Start of Supplied data
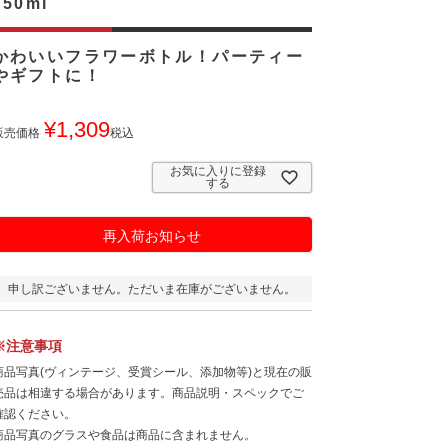
750ml
かわいいフラワーボトル！パーティー
やギフトに！
¥
1,309
販売価格
税込
お気に入りに登録
する
再入荷お知らせ
申し訳ございません。ただいま在庫がございません。
※注意事項
商品写真(ヴィンテージ、受賞シール、添加物等)と現在の販
売品は相違する場合があります。商品説明・スペックでご
確認ください。
商品写真のグラスや食品は商品に含まれません。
End of Supplied data
• What is expected: Quote the material exactly. Pictures stay out.

• Solution to this problem:
750ml
かわいいフラワーボトル！パーティー
やギフトに！
¥
1,309
販売価格
税込
お気に入りに登録
する
再入荷お知らせ
申し訳ございません。ただいま在庫がございません。
※注意事項
商品写真(ヴィンテージ、受賞シール、添加物等)と現在の販
売品は相違する場合があります。商品説明・スペックでご
確認ください。
商品写真のグラスや食品は商品に含まれません。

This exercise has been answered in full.